O que dizem as autoridades 

Em contato com o Itamaraty em agosto, o Gazeta News foi informado pelo órgão que "o governo brasileiro está em permanente contato com as autoridades norte-americanas em busca de soluções para esses e outros casos decorrentes de restrições migratórias e sanitárias impostas durante a pandemia de COVID-19. É necessário, porém, compreender que, em todo o mundo, a autorização de ingresso em território de país estrangeiro é competência exclusiva e soberana das autoridades imigratórias do respectivo país".

No início desta semana, o GN entrou em contato novamente com o órgão que respondeu que mantém contato com as autoridades americanas, "mas a autorização de ingresso em território de país estrangeiro é, contudo, competência exclusiva e soberana das autoridades imigratórias de cada país."

O Consulado-Geral do Brasil em Miami também foi procurado e disse que não há nenhuma informação nova a respeito do assunto.

O embaixador brasileiro em Washington, Nestor Forster, disse na última terça-feira,20, que o fim da restrição de entrada de viajantes do Brasil nos EUA depende da redução da pandemia de coronavírus no Brasil.

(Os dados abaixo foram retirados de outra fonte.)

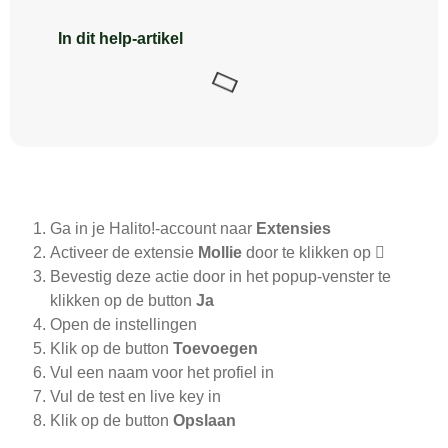
In dit help-artikel
Ga in je Halito!-account naar
Extensies
Activeer de extensie
Mollie
door te klikken op
Bevestig deze actie door in het popup-venster te
klikken op de button
Ja
Open de instellingen
Klik op de button
Toevoegen
Vul een naam voor het profiel in
Vul de test en live key in
Klik op de button
Opslaan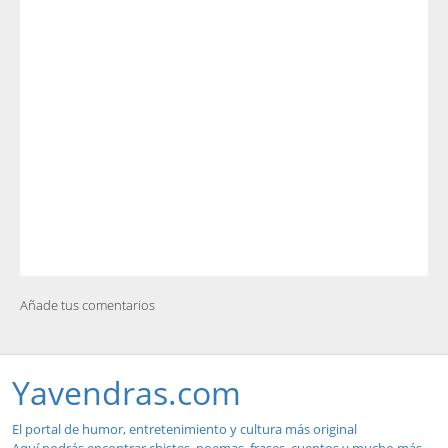
Añade tus comentarios
Yavendras.com
El portal de humor, entretenimiento y cultura más original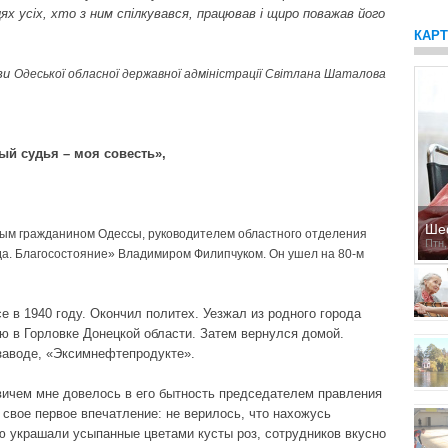
х усіх, хто з ним спілкувався, працював і щиро поважав його
КАР
ови
Одеської обласної державної адміністрації Світлана Шаталова
ый судья – моя совесть»,
Ше
ным гражданином Одессы, руководителем областного отделения
Птн,
а. Благосостояние» Владимиром Филипчуком. Он ушел на 80-м
 в 1940 году. Окончил политех. Уезжал из родного города
ию в Горловке Донецкой области. Затем вернулся домой.
заводе, «Эксимнефтепродукте».
ичем мне довелось в его бытность председателем правления
свое первое впечатление: не верилось, что нахожусь
 украшали усыпанные цветами кусты роз, сотрудников вкусно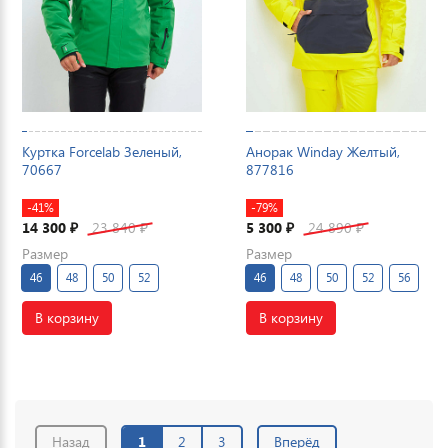
Куртка Forcelab Зеленый,
Анорак Winday Желтый,
70667
877816
-41%
-79%
14 300
23 840
5 300
24 890
₽
₽
₽
₽
Размер
Размер
46
48
50
52
46
48
50
52
56
В корзину
В корзину
Назад
1
2
3
Вперёд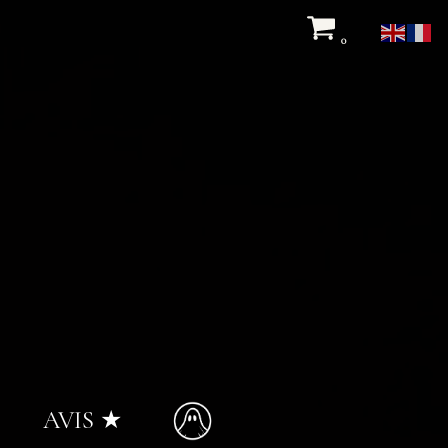
0
AVIS ★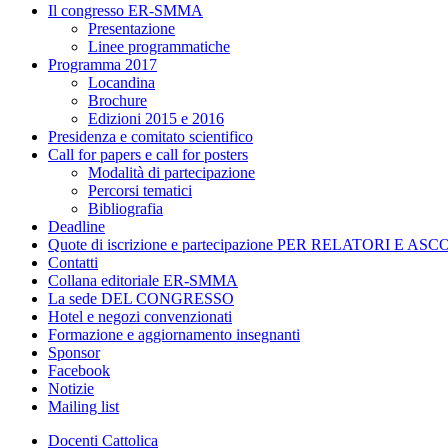
Il congresso ER-SMMA
Presentazione
Linee programmatiche
Programma 2017
Locandina
Brochure
Edizioni 2015 e 2016
Presidenza e comitato scientifico
Call for papers e call for posters
Modalità di partecipazione
Percorsi tematici
Bibliografia
Deadline
Quote di iscrizione e partecipazione PER RELATORI E A
Contatti
Collana editoriale ER-SMMA
La sede DEL CONGRESSO
Hotel e negozi convenzionati
Formazione e aggiornamento insegnanti
Sponsor
Facebook
Notizie
Mailing list
Docenti Cattolica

"Essas medidas devem ser abrandadas assim que os números no Brasil melhorarem", disse Forster, em entrevista a correspondentes brasileiros nos EUA. "Não é uma decisão política de amizade com esse ou aquele país. É levada em conta a evolução do quadro geral da pandemia."

Dessa forma, brasileiros contabilizam seus prejuízos tanto financeiros quanto emocionais. Seja trabalho perdido ou reencontro com familiares que não aconteceu este ano, a restrição tem trazido dor de cabeça para muita gente.